De draak bevriest onder de kou en stolt weer terug tot poster. Even twijfelt Kees aan zichzelf. Sprak die draak nu echt, of hoorde hij zichzelf praten? Zijn puberbrein haalt rare streken uit. En toch, de draak in zijn gedachten had wel een punt. Een plaatje draaien, dat is wat Kees wil doen. Muziek in droevenis maakt zijn lijden zacht. Hij kan alleen niet kiezen. Tussen Dylan en de Groot. Ach, arm kind, wat lig je hier stil, dertien lentes zo pril met het antwoord in de wind.

Categorieën: Verhalen

Mien

Bewonder luidruchtig en verwonder in stilte

14 reacties

troubadour · 25 januari 2014 op 13:13

Kan zo in een jongensboek. Een goed jongensboek, waarin pubers kunnen lezen over hun puber zijn.

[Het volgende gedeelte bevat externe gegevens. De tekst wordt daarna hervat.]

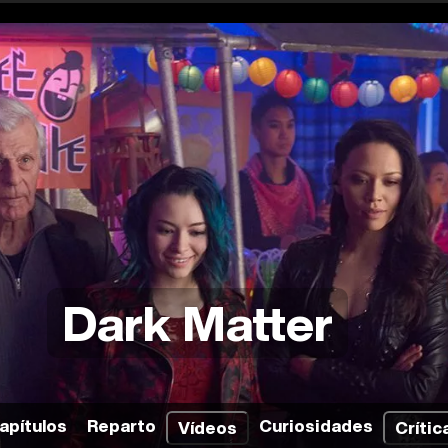
Dark Matter
apítulos
Reparto
Curiosidades
Vídeos
Crític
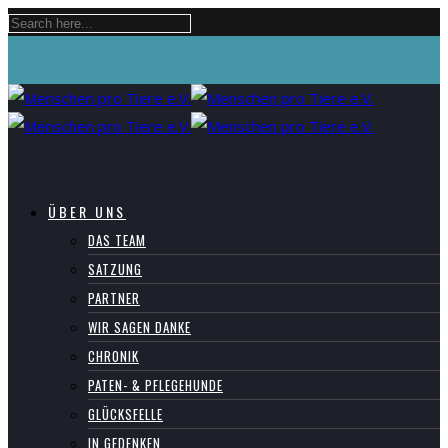
ÜBER UNS
DAS TEAM
SATZUNG
PARTNER
WIR SAGEN DANKE
CHRONIK
PATEN- & PFLEGEHUNDE
GLÜCKSFELLE
IN GEDENKEN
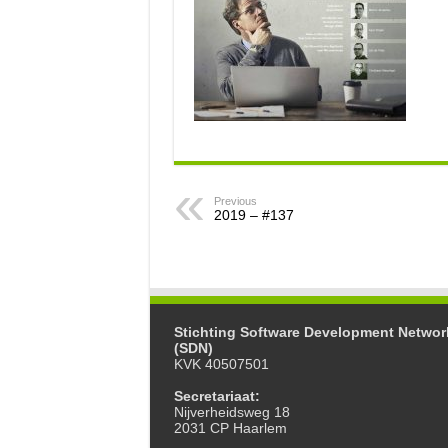
Previous
2019 – #137
Stichting Software Development Networ
(SDN)
KVK 40507501
Secretariaat:
Nijverheidsweg 18
2031 CP Haarlem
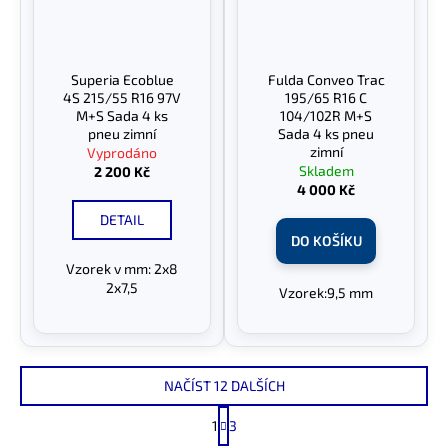
Superia Ecoblue
Fulda Conveo Trac
4S 215/55 R16 97V
195/65 R16 C
M+S Sada 4 ks
104/102R M+S
pneu zimní
Sada 4 ks pneu
zimní
Vyprodáno
Skladem
2 200 Kč
4 000 Kč
DETAIL
DO KOŠÍKU
Vzorek v mm: 2x8
2x7,5
Vzorek:9,5 mm
NAČÍST 12 DALŠÍCH
S
1
3
t
O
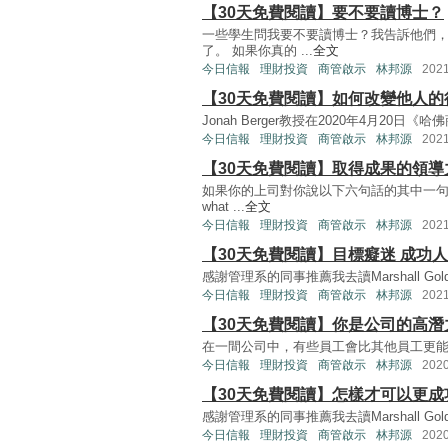
【30天免費閱讀】要不要讀博士？
一些學生問我要不要讀博士？我告訴他們
了。 如果你真的 ...
全文
今日信報
理財投資
商管啟示
林邦源
202
【30天免費閱讀】如何改變他人的
Jonah Berger教授在2020年4月20日《哈佛商業
今日信報
理財投資
商管啟示
林邦源
202
【30天免費閱讀】取得成果的領導
如果你的上司對你說以下六句話的其中一句
what ...
全文
今日信報
理財投資
商管啟示
林邦源
202
【30天免費閱讀】目標癡迷 成功
感謝管理系的同事推薦我去讀Marshall Goldsmi
今日信報
理財投資
商管啟示
林邦源
202
【30天免費閱讀】你是公司的高潛
在一間公司中，有些員工會比其他員工更能為公司創造價值
今日信報
理財投資
商管啟示
林邦源
202
【30天免費閱讀】怎樣才可以更成
感謝管理系的同事推薦我去讀Marshall Goldsmi
今日信報
理財投資
商管啟示
林邦源
202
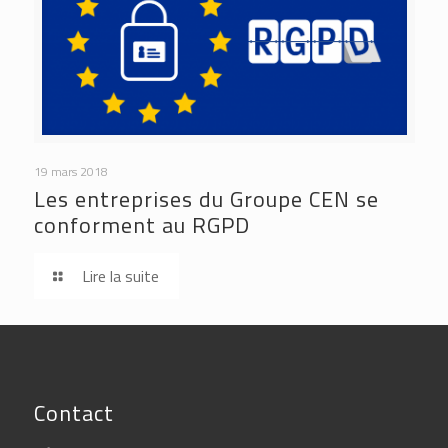
19 mars 2018
Les entreprises du Groupe CEN se
conforment au RGPD
Lire la suite
Contact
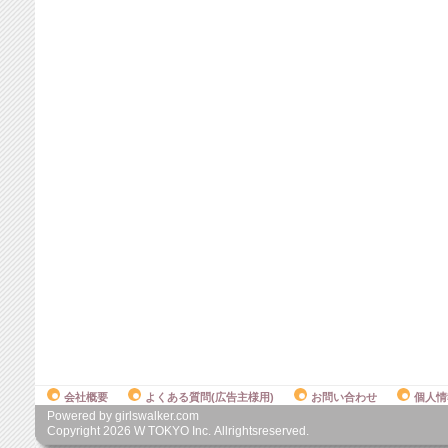
会社概要
よくある質問(広告主様用)
お問い合わせ
個人情
Powered by girlswalker.com
Copyright
2026
W TOKYO Inc. Allrightsreserved.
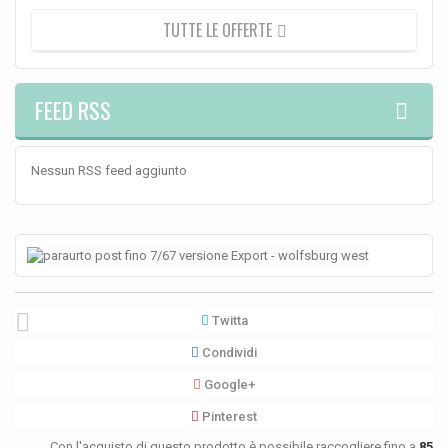
TUTTE LE OFFERTE
FEED RSS
Nessun RSS feed aggiunto
Twitta
Condividi
Google+
Pinterest
Con l'acquisto di questo prodotto è possibile raccogliere fino a
85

Nachtzuster · 25 januari 2014 op 17:38

Prachtig verhaal, Mien! Heel mooi klein gehouden. :rose: :yes:

Yfs · 25 januari 2014 op 17:52

Mooi geschreven maar vond het qua tijdsaanduiding een beetje onduidelijk in elkaar steken. Omdat ik er in het begin van uitging dat het zich in deze tijd afspeelt, kon ik me niet voorstellen dat een 13-jarige puber vandaag de dag nog een poster op zijn kamer heeft van een draak en deze toe zou spreken met : ‘jij lelijke draak’ Pas aan het einde bevestigt de muziek van Dylan in combi met de kleuren van de okergele flat dat het in de jaren 60 geweest moet zijn. Het heengaan van zijn moeder had je wat mij betreft uitvoeriger mogen beschrijven, juist omdat het zo’n belangrijke factor is?

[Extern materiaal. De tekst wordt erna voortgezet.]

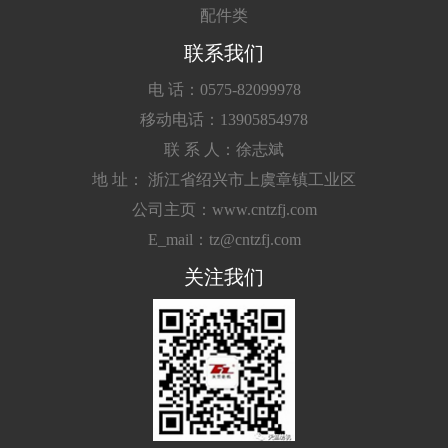
配件类
联系我们
电 话：0575-82099978
移动电话：13905854978
联 系 人：徐志斌
地 址： 浙江省绍兴市上虞章镇工业区
公司主页：www.cntzfj.com
E_mail：tz@cntzfj.com
关注我们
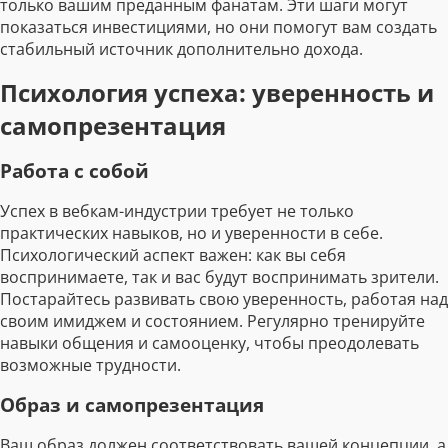
только вашим преданным фанатам. Эти шаги могут
показаться инвестициями, но они помогут вам создать
стабильный источник дополнительно дохода.
Психология успеха: уверенность и
самопрезентация
Работа с собой
Успех в вебкам-индустрии требует не только
практических навыков, но и уверенности в себе.
Психологический аспект важен: как вы себя
воспринимаете, так и вас будут воспринимать зрители.
Постарайтесь развивать свою уверенность, работая над
своим имиджем и состоянием. Регулярно тренируйте
навыки общения и самооценку, чтобы преодолевать
возможные трудности.
Образ и самопрезентация
Ваш образ должен соответствовать вашей концепции, а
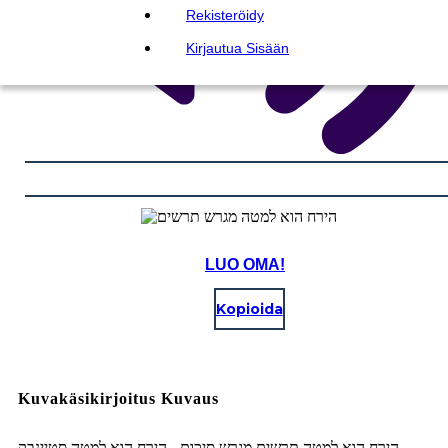
Rekisteröidy
Kirjautua Sisään
LUO OMA!
Kopioida
Kuvakäsikirjoitus Kuvaus
הירח הוא למטה תרשים מגרש סיכום - הירח הוא למטה סטיינבק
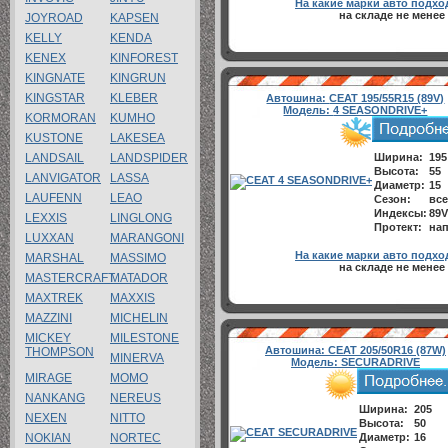
На какие марки авто подхо
на складе не менее
JOYROAD
KAPSEN
KELLY
KENDA
KENEX
KINFOREST
KINGNATE
KINGRUN
KINGSTAR
KLEBER
Автошина:
CEAT 195/55R15 (89V)
Модель:
4 SEASONDRIVE+
KORMORAN
KUMHO
KUSTONE
LAKESEA
LANDSAIL
LANDSPIDER
Ширина:
195
Высота:
55
LANVIGATOR
LASSA
Диаметр:
15
LAUFENN
LEAO
Сезон:
все
Индексы:
89V
LEXXIS
LINGLONG
Протект:
нап
LUXXAN
MARANGONI
На какие марки авто подхо
MARSHAL
MASSIMO
на складе не менее
MASTERCRAFT
MATADOR
MAXTREK
MAXXIS
MAZZINI
MICHELIN
MICKEY
MILESTONE
Автошина:
CEAT 205/50R16 (87W)
THOMPSON
MINERVA
Модель:
SECURADRIVE
MIRAGE
MOMO
NANKANG
NEREUS
Ширина:
205
NEXEN
NITTO
Высота:
50
NOKIAN
NORTEC
Диаметр:
16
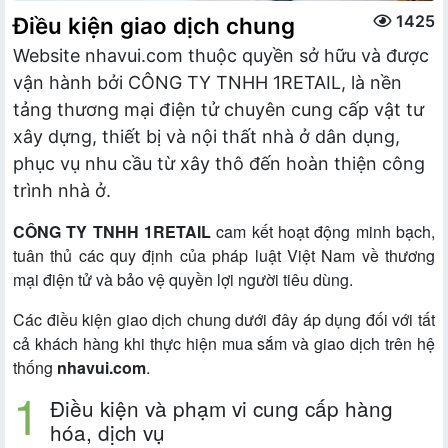
1425
Điều kiện giao dịch chung
Website nhavui.com thuộc quyền sở hữu và được
vận hành bởi CÔNG TY TNHH 1RETAIL, là nền
tảng thương mại điện tử chuyên cung cấp vật tư
xây dựng, thiết bị và nội thất nhà ở dân dụng,
phục vụ nhu cầu từ xây thô đến hoàn thiện công
trình nhà ở.
CÔNG TY TNHH 1RETAIL
cam kết hoạt động minh bạch,
tuân thủ các quy định của pháp luật Việt Nam về thương
mại điện tử và bảo vệ quyền lợi người tiêu dùng.
Các điều kiện giao dịch chung dưới đây áp dụng đối với tất
cả khách hàng khi thực hiện mua sắm và giao dịch trên hệ
thống
nhavui.com
.
Điều kiện và phạm vi cung cấp hàng
hóa, dịch vụ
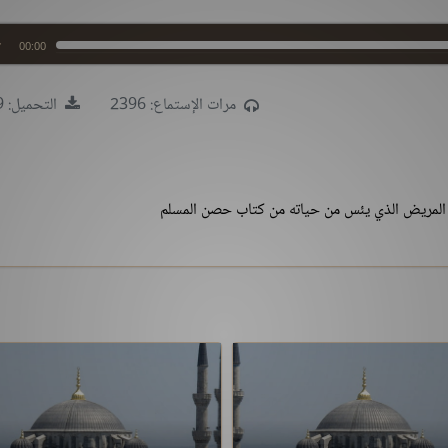
00:00
مرات الإستماع: 2396
التحميل: 1779
ء المريض الذي يئس من حياته من كتاب حصن المسلم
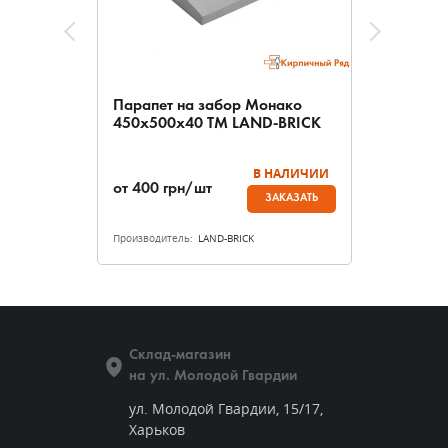
Парапет на забор Монако
450х500х40 ТМ LAND-BRICK
В НАЛИЧИИ
от
400
грн/шт
ЗАКАЗАТЬ
Производитель:
LAND-BRICK
Склад-магазин
на ул. Молодой Гвардии
ул. Молодой Гвардии, 15/17,
Харьков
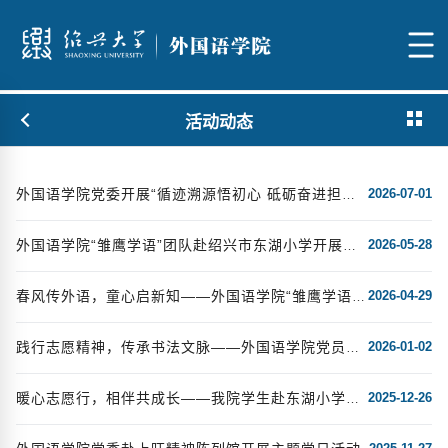
活动动态
2026-07-01
外国语学院党委开展“循迹溯源悟初心 砥砺奋进担使命”主题党日活动
2026-05-28
外国语学院“雏鹰学语”团队赴绍兴市东湖小学开展趣味英语课堂
2026-04-29
春风传外语，童心启新知——外国语学院“雏鹰学语”团队赴绍兴东湖小学开展趣味英语课堂活动
2026-01-02
践行志愿精神，传承书法文脉——外国语学院党员志愿者赴兰亭开展志愿讲解服务
2025-12-26
暖心志愿行，相伴共成长——我院学生赴东湖小学开展校园志愿服务活动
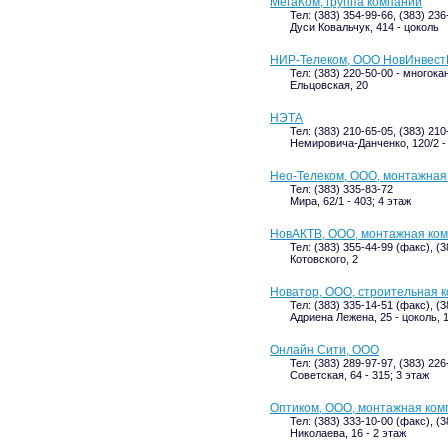
МегаКом, группа компаний
Тел: (383) 354-99-66, (383) 23
Дуси Ковальчук, 414 - цоколь
НИР-Телеком, ООО НовИнвест
Тел: (383) 220-50-00 - многока
Ельцовская, 20
НЭТА
Тел: (383) 210-65-05, (383) 21
Немировича-Данченко, 120/2 -
Нео-Телеком, ООО, монтажная
Тел: (383) 335-83-72
Мира, 62/1 - 403; 4 этаж
НовАКТВ, ООО, монтажная ко
Тел: (383) 355-44-99 (факс), (
Котовского, 2
Новатор, ООО, строительная 
Тел: (383) 335-14-51 (факс), (
Адриена Лежена, 25 - цоколь, 
Онлайн Сити, ООО
Тел: (383) 289-97-97, (383) 22
Советская, 64 - 315; 3 этаж
Оптиком, ООО, монтажная ком
Тел: (383) 333-10-00 (факс), (
Николаева, 16 - 2 этаж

Yfs · 26 januari 2014 op 10:11

Tja… zo zie je maar dat iedereen een ander beeld kan hebben bij een fluwelen draak! 😉

    Mien · 28 januari 2014 op 15:37

    Lokt in ieder geval uit tot beeldspraak … 🙂
    En dat van een beelddraak! 😉

Pierken · 26 januari 2014 op 14:28

Blacklightposter, plaatje draaien, Dylan, De Groot. Heb je zitten spitten, Mien? De jaren ’70 spat er van af. Had Kees ook de panter en de slang? Goede aanvulling op een geloofwaardige serie Kezen! Zo lees ik ze graag van je :yes:

pally · 26 januari 2014 op 14:50

Ik kon goed mee met Kees en dat betekent dat je hem goed hebt neergezet. Fijn, om ook weer eens van je te lezen zonder taalgrapjes. Niet dat die niet leuk zijn, maar het kan op een foefje gaan lijken.
Ja, goed, dit :yes:

Fulminator · 27 januari 2014 op 22:43

Van Kees krijg ik zo’n klef, week, plakkerig gevoel.Ik geloof hem niet.

Mien · 28 januari 2014 op 00:23

Tja … dat kan ik mij in jouw geval goed voorstellen.
In ieder geval bedankt voor het moeite nemen om te reageren.